EXERCISE DIRECTIONS
Entries follow. Give back exactly the lines starting at the one containing "on marketing and mes" and ending at the one containing "Trump Urges Iran", and no other lines.

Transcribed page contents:
━━━━━━━━━━━━━━━━

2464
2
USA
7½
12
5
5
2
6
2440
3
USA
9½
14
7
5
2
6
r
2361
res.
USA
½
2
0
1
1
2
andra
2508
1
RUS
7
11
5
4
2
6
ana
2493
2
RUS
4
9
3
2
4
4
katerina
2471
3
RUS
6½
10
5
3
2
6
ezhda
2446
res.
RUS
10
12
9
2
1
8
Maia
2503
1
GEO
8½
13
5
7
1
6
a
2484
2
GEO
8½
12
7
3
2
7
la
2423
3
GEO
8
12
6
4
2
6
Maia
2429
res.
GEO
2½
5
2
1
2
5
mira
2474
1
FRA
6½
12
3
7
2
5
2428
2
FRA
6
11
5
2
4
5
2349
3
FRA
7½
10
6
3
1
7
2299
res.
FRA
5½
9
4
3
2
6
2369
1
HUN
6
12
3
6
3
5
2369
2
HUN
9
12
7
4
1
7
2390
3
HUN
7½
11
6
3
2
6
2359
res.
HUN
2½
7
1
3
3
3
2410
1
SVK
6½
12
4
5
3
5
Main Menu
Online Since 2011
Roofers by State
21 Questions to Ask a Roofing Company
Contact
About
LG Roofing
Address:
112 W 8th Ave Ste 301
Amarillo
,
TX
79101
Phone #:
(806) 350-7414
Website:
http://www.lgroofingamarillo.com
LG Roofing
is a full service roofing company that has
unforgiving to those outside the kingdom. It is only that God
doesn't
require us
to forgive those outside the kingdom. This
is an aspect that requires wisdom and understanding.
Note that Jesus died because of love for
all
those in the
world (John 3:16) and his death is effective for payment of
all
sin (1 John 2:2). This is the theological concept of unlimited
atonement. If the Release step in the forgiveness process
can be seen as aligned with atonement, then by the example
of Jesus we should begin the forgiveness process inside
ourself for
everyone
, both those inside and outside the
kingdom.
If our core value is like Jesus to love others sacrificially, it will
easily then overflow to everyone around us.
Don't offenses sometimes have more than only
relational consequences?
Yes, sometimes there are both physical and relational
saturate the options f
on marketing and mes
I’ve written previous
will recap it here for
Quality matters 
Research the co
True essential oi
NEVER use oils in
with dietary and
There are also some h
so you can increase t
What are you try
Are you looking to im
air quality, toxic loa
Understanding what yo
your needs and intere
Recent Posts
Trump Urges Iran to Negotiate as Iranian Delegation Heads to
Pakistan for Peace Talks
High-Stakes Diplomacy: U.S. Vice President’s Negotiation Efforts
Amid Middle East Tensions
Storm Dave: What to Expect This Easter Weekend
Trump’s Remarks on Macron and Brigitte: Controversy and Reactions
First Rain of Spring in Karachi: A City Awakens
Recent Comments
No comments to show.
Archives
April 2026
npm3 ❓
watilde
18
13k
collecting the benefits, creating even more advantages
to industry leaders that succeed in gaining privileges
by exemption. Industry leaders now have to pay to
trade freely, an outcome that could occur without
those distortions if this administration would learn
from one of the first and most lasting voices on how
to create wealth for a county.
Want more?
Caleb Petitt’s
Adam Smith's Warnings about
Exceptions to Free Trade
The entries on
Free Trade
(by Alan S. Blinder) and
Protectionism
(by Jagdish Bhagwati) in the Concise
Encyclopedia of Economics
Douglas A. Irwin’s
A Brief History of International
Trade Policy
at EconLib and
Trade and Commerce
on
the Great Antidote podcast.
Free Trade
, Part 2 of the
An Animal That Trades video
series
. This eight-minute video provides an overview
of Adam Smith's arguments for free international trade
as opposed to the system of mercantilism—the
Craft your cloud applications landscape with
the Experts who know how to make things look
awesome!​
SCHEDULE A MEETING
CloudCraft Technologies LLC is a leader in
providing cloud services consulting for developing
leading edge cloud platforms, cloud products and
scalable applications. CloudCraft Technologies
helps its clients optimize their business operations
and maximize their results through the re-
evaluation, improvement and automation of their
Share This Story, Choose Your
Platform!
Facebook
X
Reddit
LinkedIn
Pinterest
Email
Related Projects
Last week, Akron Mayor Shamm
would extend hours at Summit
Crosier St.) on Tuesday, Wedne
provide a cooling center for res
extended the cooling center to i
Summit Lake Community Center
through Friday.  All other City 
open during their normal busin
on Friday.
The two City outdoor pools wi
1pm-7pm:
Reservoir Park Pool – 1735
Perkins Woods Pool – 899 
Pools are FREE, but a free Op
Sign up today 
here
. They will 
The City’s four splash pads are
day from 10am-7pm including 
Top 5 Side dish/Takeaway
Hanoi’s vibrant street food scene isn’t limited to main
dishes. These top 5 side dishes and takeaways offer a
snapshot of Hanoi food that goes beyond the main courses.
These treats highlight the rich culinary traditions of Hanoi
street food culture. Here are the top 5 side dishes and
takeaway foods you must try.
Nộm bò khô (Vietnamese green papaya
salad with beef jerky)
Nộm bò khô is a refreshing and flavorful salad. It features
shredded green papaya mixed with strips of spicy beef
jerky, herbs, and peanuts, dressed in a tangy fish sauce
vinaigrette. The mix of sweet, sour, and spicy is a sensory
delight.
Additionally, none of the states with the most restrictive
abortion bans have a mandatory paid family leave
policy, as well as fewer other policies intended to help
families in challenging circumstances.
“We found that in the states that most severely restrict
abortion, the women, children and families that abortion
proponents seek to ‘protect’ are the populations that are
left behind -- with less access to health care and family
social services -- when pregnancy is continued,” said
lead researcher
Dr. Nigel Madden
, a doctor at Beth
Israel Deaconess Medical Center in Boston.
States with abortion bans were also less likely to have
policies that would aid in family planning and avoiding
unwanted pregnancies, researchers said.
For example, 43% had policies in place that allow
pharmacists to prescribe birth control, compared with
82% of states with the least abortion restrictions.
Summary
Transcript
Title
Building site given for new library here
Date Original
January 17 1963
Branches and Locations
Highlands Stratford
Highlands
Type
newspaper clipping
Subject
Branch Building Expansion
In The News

━━━━━━━━━━━━━━━━

EXPECTED ANSWER
on marketing and mes
I’ve written previous
will recap it here for
Quality matters 
Research the co
True essential oi
NEVER use oils in
with dietary and
There are also some h
so you can increase t
What are you try
Are you looking to im
air quality, toxic loa
Understanding what yo
your needs and intere
Recent Posts
Trump Urges Iran to Negotiate as Iranian Delegation Heads to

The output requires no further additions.